In this interview with MEDICA-tradefair.com, Prof. Stefan Weber talks about the world’s first robot-assisted cochlear implantation, how the safety of the drilling process in the submillimeter range is ensured and discusses other possible applications of this surgical technique.
Prof. Weber, how do conventional cochlear implantations work?
Prof. Stefan Weber: First, the surgeon performs a mastoidectomy to create access to the middle ear. That is to say, the petrous bone, the skull bone behind the ear, is milled to create a funnel-shaped opening. The facial nerve and chorda tympani nerve run just one centimeter beneath the surface in this area. A narrow tunnel is then drilled between these two nerves. Surgeons have about two millimeters to do this. Right behind it is the middle ear cavity where you can see the cochlear wall. It needs to be opened to obtain access to the cochlea through which the silicon electrode of the implant can be inserted.
What are the challenges with this procedure?
Weber: The most difficult part is to optimally place the electrode in the cochlea. That means it needs to be inserted deep enough but not too deep to ensure optimal implant performance. The surgeon monitors the operating field through a microscope and works based on what he sees. However, the surgeon also relies on his experience when it comes to the location of both nerves for example.
How does the robot-assisted procedure you developed work by comparison?
Weber: The overall concept of the intervention is comparable to the conventional procedure, except in this case, the surgeon is supported by the robot during individual phases. Prior to the procedure, you determine where the drilling should take place based on CT scans. At the beginning, the robot drills a straight, tiny tunnel through the petrous bone in a minimally invasive procedure. When the cochlea is opened, it is crucial to trigger as few disturbances and turbulences as possible in its interior. With the help of measuring devices, the electrode array is subsequently positioned in the cochlea.
The idea of performing cochlear implantation with the help of a robot has been around for a while. This is a direct result of the size and scale in which surgeons have to maneuver in this area and the human tactile perception limits to insert electrodes. At this level, a robot is simply better equipped to measure and assess forces and movements and is, therefore, able to reach specific sites with enormous accuracy.
The first surgery with this method was conducted in July of 2016. What was the result of it?
Weber: The first procedure went really well. We successfully implanted the device in a patient. Primarily, the intervention served as validation for the method since this was truly the first robot-assisted cochlear implantation in the world. So far, we have treated five patients within the scope of the study.
Having said that, the primary objective of this project was not to make this surgical intervention faster or more accurate. Our main goal was to show that we are able to achieve better results for patients by using a robot-assisted approach – that being in terms of the audiological parameters that are relevant to patients later on. I believe we are on a great trajectory, even if the results are so far statistically irrelevant due to the limited number of patients.

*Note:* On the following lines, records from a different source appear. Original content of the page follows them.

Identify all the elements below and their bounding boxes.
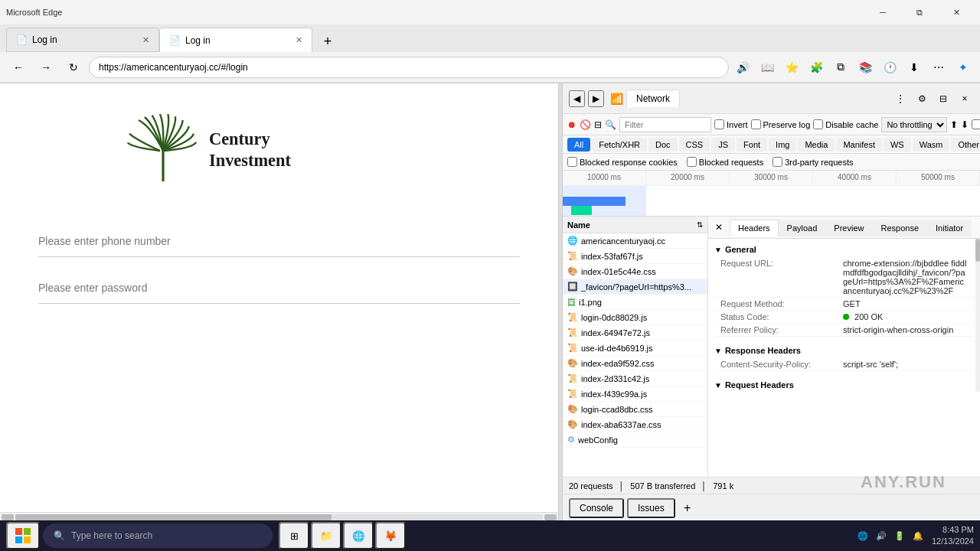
address-bar[interactable] (89, 57, 729, 78)
read-aloud-button[interactable]: 🔊 (732, 57, 753, 78)
third-party-checkbox[interactable] (773, 157, 782, 167)
devtools-settings-button[interactable]: ⚙ (913, 90, 931, 108)
search-button[interactable]: 🔍 (605, 118, 616, 132)
response-headers-section-header[interactable]: ▼ Response Headers (714, 343, 974, 358)
file-item-10[interactable]: 📜 index-f439c99a.js (563, 386, 707, 402)
invert-checkbox-label[interactable]: Invert (714, 119, 748, 129)
firefox-button[interactable]: 🦊 (375, 522, 406, 549)
forward-button[interactable]: → (34, 57, 58, 78)
filter-tab-img[interactable]: Img (769, 138, 796, 152)
blocked-cookies-checkbox[interactable] (567, 157, 577, 167)
record-button[interactable]: ⏺ (567, 118, 577, 132)
devtools-scroll-left[interactable]: ◀ (569, 90, 585, 107)
new-panel-button[interactable]: + (678, 499, 697, 517)
downloads-button[interactable]: ⬇ (903, 57, 925, 78)
copilot-button[interactable]: ✦ (952, 57, 974, 78)
devtools-more-button[interactable]: ⋮ (891, 90, 910, 108)
file-item-5[interactable]: 📜 login-0dc88029.js (563, 310, 707, 325)
file-item-1[interactable]: 📜 index-53faf67f.js (563, 249, 707, 264)
filter-input[interactable] (619, 117, 711, 132)
close-button[interactable]: ✕ (939, 0, 974, 24)
detail-tab-response[interactable]: Response (872, 220, 927, 236)
detail-close-button[interactable]: ✕ (710, 219, 727, 236)
settings-button[interactable]: ⋯ (928, 57, 949, 78)
file-item-8[interactable]: 🎨 index-eda9f592.css (563, 356, 707, 371)
file-item-6[interactable]: 📜 index-64947e72.js (563, 325, 707, 341)
column-sort-button[interactable]: ⇅ (697, 220, 703, 229)
tab-network[interactable]: Network (626, 90, 680, 107)
filter-tab-all[interactable]: All (567, 138, 590, 152)
general-section-header[interactable]: ▼ General (714, 242, 974, 257)
disable-cache-checkbox[interactable] (813, 119, 823, 129)
file-item-11[interactable]: 🎨 login-ccad8dbc.css (563, 402, 707, 417)
detail-tab-payload[interactable]: Payload (779, 220, 826, 236)
filter-tab-manifest[interactable]: Manifest (836, 138, 882, 152)
devtools-scroll-right[interactable]: ▶ (588, 90, 604, 107)
file-item-7[interactable]: 📜 use-id-de4b6919.js (563, 341, 707, 356)
filter-tab-fetch[interactable]: Fetch/XHR (592, 138, 647, 152)
favorites-button[interactable]: 📚 (854, 57, 876, 78)
detail-tab-preview[interactable]: Preview (825, 220, 872, 236)
file-item-3[interactable]: 🔲 _favicon/?pageUrl=https%3... (563, 279, 707, 295)
sound-tray-icon[interactable]: 🔊 (874, 528, 889, 543)
file-item-9[interactable]: 📜 index-2d331c42.js (563, 371, 707, 386)
file-item-0[interactable]: 🌐 americancenturyaoj.cc (563, 233, 707, 249)
task-view-button[interactable]: ⊞ (279, 522, 309, 549)
filter-toggle-button[interactable]: ⊟ (594, 118, 602, 132)
blocked-cookies-label[interactable]: Blocked response cookies (567, 157, 678, 167)
taskbar-search[interactable]: 🔍 Type here to search (43, 523, 273, 548)
request-headers-section-header[interactable]: ▼ Request Headers (714, 377, 974, 393)
history-button[interactable]: 🕐 (879, 57, 900, 78)
tab-2[interactable]: 📄 Log in ✕ (159, 28, 312, 52)
filter-tab-js[interactable]: JS (711, 138, 735, 152)
filter-tab-media[interactable]: Media (798, 138, 835, 152)
battery-tray-icon[interactable]: 🔋 (892, 528, 907, 543)
blocked-requests-label[interactable]: Blocked requests (687, 157, 763, 167)
add-to-favorites-button[interactable]: ⭐ (781, 57, 802, 78)
clock[interactable]: 8:43 PM 12/13/2024 (932, 524, 974, 548)
blocked-requests-checkbox[interactable] (687, 157, 697, 167)
split-screen-button[interactable]: ⧉ (830, 57, 851, 78)
issues-tab[interactable]: Issues (627, 498, 675, 518)
filter-tab-css[interactable]: CSS (679, 138, 710, 152)
restore-button[interactable]: ⧉ (902, 0, 937, 24)
minimize-button[interactable]: ─ (865, 0, 900, 24)
notification-tray-icon[interactable]: 🔔 (910, 528, 926, 543)
file-item-2[interactable]: 🎨 index-01e5c44e.css (563, 264, 707, 279)
filter-tab-doc[interactable]: Doc (648, 138, 678, 152)
file-explorer-button[interactable]: 📁 (311, 522, 341, 549)
clear-button[interactable]: 🚫 (580, 118, 591, 132)
filter-tab-font[interactable]: Font (737, 138, 767, 152)
filter-tab-ws[interactable]: WS (884, 138, 911, 152)
invert-checkbox[interactable] (714, 119, 724, 129)
file-item-13[interactable]: ⚙ webConfig (563, 432, 707, 448)
phone-input[interactable] (38, 226, 520, 257)
edge-button[interactable]: 🌐 (343, 522, 374, 549)
tab-2-close[interactable]: ✕ (296, 35, 302, 45)
throttle-select[interactable]: No throttlingFast 3GSlow 3GOffline (881, 117, 947, 132)
refresh-button[interactable]: ↻ (61, 57, 86, 78)
immersive-reader-button[interactable]: 📖 (756, 57, 778, 78)
back-button[interactable]: ← (6, 57, 31, 78)
detail-tab-initiator[interactable]: Initiator (927, 220, 972, 236)
tab-1[interactable]: 📄 Log in ✕ (6, 28, 159, 52)
tab-1-close[interactable]: ✕ (142, 35, 149, 45)
file-item-12[interactable]: 🎨 index-aba6337ae.css (563, 417, 707, 432)
filter-tab-other[interactable]: Other (951, 138, 980, 152)
extensions-button[interactable]: 🧩 (805, 57, 827, 78)
third-party-label[interactable]: 3rd-party requests (773, 157, 853, 167)
preserve-log-checkbox-label[interactable]: Preserve log (751, 119, 811, 129)
preserve-log-checkbox[interactable] (751, 119, 761, 129)
network-tray-icon[interactable]: 🌐 (855, 528, 871, 543)
file-item-4[interactable]: 🖼 i1.png (563, 295, 707, 310)
new-tab-button[interactable]: + (315, 31, 340, 52)
hide-data-urls-checkbox[interactable] (972, 119, 980, 129)
detail-tab-headers[interactable]: Headers (730, 220, 779, 236)
password-input[interactable] (38, 272, 520, 304)
filter-tab-wasm[interactable]: Wasm (913, 138, 950, 152)
start-button[interactable] (6, 522, 40, 549)
import-button[interactable]: ⬆ (950, 118, 958, 132)
disable-cache-checkbox-label[interactable]: Disable cache (813, 119, 878, 129)
devtools-close-button[interactable]: × (956, 90, 974, 108)
hide-data-urls-label[interactable]: Hide data URLs (972, 119, 980, 129)
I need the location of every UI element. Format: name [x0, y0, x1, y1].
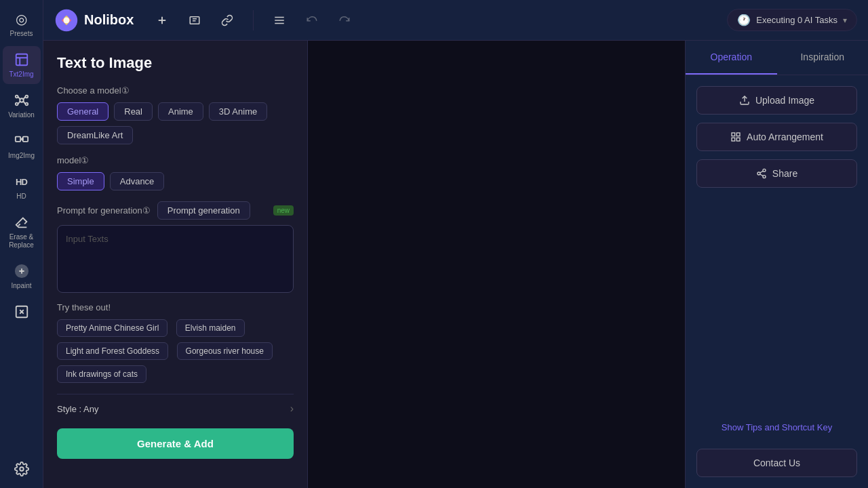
logo-area: Nolibox: [54, 8, 134, 33]
sidebar: ◎ Presets Txt2Img Variation Img2Img HD H…: [0, 0, 43, 488]
sidebar-label-presets: Presets: [10, 30, 33, 38]
share-icon: [756, 168, 767, 179]
mode-tag-advance[interactable]: Advance: [110, 172, 165, 190]
canvas-area[interactable]: [308, 41, 685, 488]
try-tags-group: Pretty Anime Chinese Girl Elvish maiden …: [57, 319, 294, 388]
arrangement-icon: [730, 131, 741, 142]
sidebar-label-variation: Variation: [8, 111, 35, 119]
svg-rect-30: [736, 138, 740, 141]
upload-icon: [739, 95, 750, 106]
choose-model-label: Choose a model①: [57, 85, 294, 96]
executing-label: Executing 0 AI Tasks: [756, 15, 837, 25]
prompt-generation-button[interactable]: Prompt generation: [157, 201, 250, 220]
left-panel: Text to Image Choose a model① General Re…: [43, 41, 308, 488]
sidebar-item-inpaint[interactable]: Inpaint: [3, 258, 41, 296]
img2img-icon: [14, 133, 30, 149]
sidebar-item-hd[interactable]: HD HD: [3, 168, 41, 206]
menu-button[interactable]: [267, 8, 292, 33]
try-tag-ink[interactable]: Ink drawings of cats: [57, 365, 146, 383]
page-title: Text to Image: [57, 54, 294, 72]
share-label: Share: [772, 168, 797, 179]
svg-point-15: [20, 467, 24, 471]
right-content: Upload Image Auto Arrangement Share Show…: [686, 75, 868, 449]
model-tag-general[interactable]: General: [57, 102, 108, 121]
right-panel: Operation Inspiration Upload Image Auto …: [685, 41, 868, 488]
try-tag-elvish[interactable]: Elvish maiden: [176, 319, 245, 337]
undo-button[interactable]: [300, 8, 324, 33]
add-button[interactable]: [150, 8, 174, 33]
sidebar-label-inpaint: Inpaint: [11, 282, 31, 290]
erase-icon: [14, 214, 30, 230]
svg-point-2: [15, 96, 18, 98]
logo-text: Nolibox: [84, 12, 134, 28]
svg-line-7: [22, 97, 25, 100]
try-tag-forest[interactable]: Light and Forest Goddess: [57, 342, 168, 360]
sidebar-item-variation[interactable]: Variation: [3, 87, 41, 125]
style-label: Style : Any: [57, 404, 98, 414]
auto-arrangement-button[interactable]: Auto Arrangement: [696, 123, 857, 151]
tab-inspiration[interactable]: Inspiration: [777, 41, 869, 75]
tab-operation[interactable]: Operation: [686, 41, 777, 75]
style-row[interactable]: Style : Any ›: [57, 394, 294, 423]
svg-rect-28: [736, 133, 740, 136]
model-tag-dreamlike[interactable]: DreamLike Art: [57, 126, 133, 144]
sidebar-item-settings[interactable]: [3, 455, 41, 483]
input-texts-field[interactable]: [57, 225, 294, 293]
svg-point-17: [64, 17, 70, 23]
svg-line-35: [760, 171, 764, 173]
sidebar-item-img2img[interactable]: Img2Img: [3, 127, 41, 165]
mode-label: model①: [57, 155, 294, 165]
try-these-label: Try these out!: [57, 302, 294, 312]
svg-point-5: [25, 103, 28, 106]
model-tag-anime[interactable]: Anime: [158, 102, 203, 121]
sidebar-label-hd: HD: [16, 192, 26, 201]
svg-line-9: [22, 101, 25, 104]
svg-point-31: [763, 169, 766, 171]
svg-point-4: [15, 103, 18, 106]
try-tag-river[interactable]: Gorgeous river house: [177, 342, 273, 360]
svg-point-33: [763, 176, 766, 178]
text-button[interactable]: [182, 8, 207, 33]
svg-rect-10: [15, 137, 20, 142]
svg-point-32: [757, 172, 760, 175]
svg-rect-29: [732, 138, 735, 141]
upload-image-label: Upload Image: [755, 95, 814, 106]
remove-icon: [14, 304, 30, 320]
executing-badge[interactable]: 🕐 Executing 0 AI Tasks ▾: [727, 9, 857, 31]
svg-line-6: [18, 97, 20, 100]
sidebar-label-img2img: Img2Img: [8, 152, 35, 160]
svg-rect-0: [16, 54, 27, 66]
svg-line-34: [760, 174, 764, 176]
share-button[interactable]: Share: [696, 159, 857, 188]
svg-rect-27: [732, 133, 735, 136]
topbar-right: 🕐 Executing 0 AI Tasks ▾: [727, 9, 857, 31]
sidebar-item-remove[interactable]: [3, 298, 41, 325]
show-tips-link[interactable]: Show Tips and Shortcut Key: [696, 417, 857, 438]
model-tag-real[interactable]: Real: [114, 102, 153, 121]
right-tabs: Operation Inspiration: [686, 41, 868, 75]
upload-image-button[interactable]: Upload Image: [696, 86, 857, 115]
sidebar-label-erase: Erase &Replace: [9, 233, 34, 249]
generate-add-button[interactable]: Generate & Add: [57, 428, 294, 459]
redo-button[interactable]: [332, 8, 357, 33]
mode-tag-group: Simple Advance: [57, 172, 294, 190]
contact-us-button[interactable]: Contact Us: [696, 449, 857, 477]
auto-arrangement-label: Auto Arrangement: [747, 131, 823, 142]
clock-icon: 🕐: [737, 14, 751, 26]
sidebar-item-erase[interactable]: Erase &Replace: [3, 209, 41, 255]
model-tag-group: General Real Anime 3D Anime DreamLike Ar…: [57, 102, 294, 144]
content-area: Text to Image Choose a model① General Re…: [43, 41, 868, 488]
sidebar-item-presets[interactable]: ◎ Presets: [3, 5, 41, 43]
sidebar-label-txt2img: Txt2Img: [9, 70, 33, 79]
hd-icon: HD: [14, 174, 30, 190]
prompt-wrapper: Prompt for generation① Prompt generation…: [57, 201, 294, 296]
link-button[interactable]: [215, 8, 239, 33]
svg-point-3: [25, 96, 28, 98]
model-tag-3danime[interactable]: 3D Anime: [209, 102, 267, 121]
main-area: Nolibox 🕐 Executing 0 AI Tasks ▾: [43, 0, 868, 488]
mode-tag-simple[interactable]: Simple: [57, 172, 104, 190]
svg-line-8: [18, 101, 20, 104]
inpaint-icon: [14, 263, 30, 279]
try-tag-anime-girl[interactable]: Pretty Anime Chinese Girl: [57, 319, 167, 337]
sidebar-item-txt2img[interactable]: Txt2Img: [3, 46, 41, 84]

You have integrated three different safety systems into the procedure. Can you briefly explain how they work?
Weber: Surgical robots are still under the visual control of the surgeon. They work based on an optical navigation system that measures the position of the robot in any given space in relation to the patient before it starts to mill or drill. Using these measurements, the surgeon always determines whether the robot should be turned on. The challenge as it pertains to the cochlea is that the surgery has to be far more accurate than is the case with orthopedic interventions, for example, to prevent injuries of the facial nerve and chorda tympani nerve. The drill requires a drilling accuracy to tenths of a millimeter. This is something the surgeon is unable to detect from the outside.
This is why we first use high-precision optical tracking, which can detect and control the robot’s position in relation to the patient with an accuracy of up to 50 microns.
Secondly, we measure the cutting forces in drilling and correlate them with the bone density we derive from the CT data. Cutting force in drilling increases with higher bone density. With the help of bone densitometry, we are able to determine the position of the drill. We compare this data with the optical position measurement.
We use neuromonitoring as a third measure. To do this, we send tiny current pulses from an electrode into the cutting path. Via surface electrodes, we are then able to measure how the facial muscles respond to this stimulation in the face of the patient. This allows us to deduce whether the robot might be drilling too closely to the facial nerve.
Should one of these methods indicate that the robot is drilling in the wrong spot, the surgeon is able to stop the surgery at any time. He subsequently has to conventionally complete the surgery.
Are there other possible applications for this surgical technique?
Weber: One option is to use it to administer medication at a specific location in the inner ear. For instance, active ingredients that boost the regeneration or regrowth of hair cells in the cochlea are conceivable. These are the cells that convert the mechanical movement of the inner ear fluid into electrical signals, resulting in hearing.
A second possible option is the treatment of balance problems with implants that are being inserted into the vestibular ducts of the organ of equilibrium. Our procedure could also facilitate a minimally invasive implant in this scenario.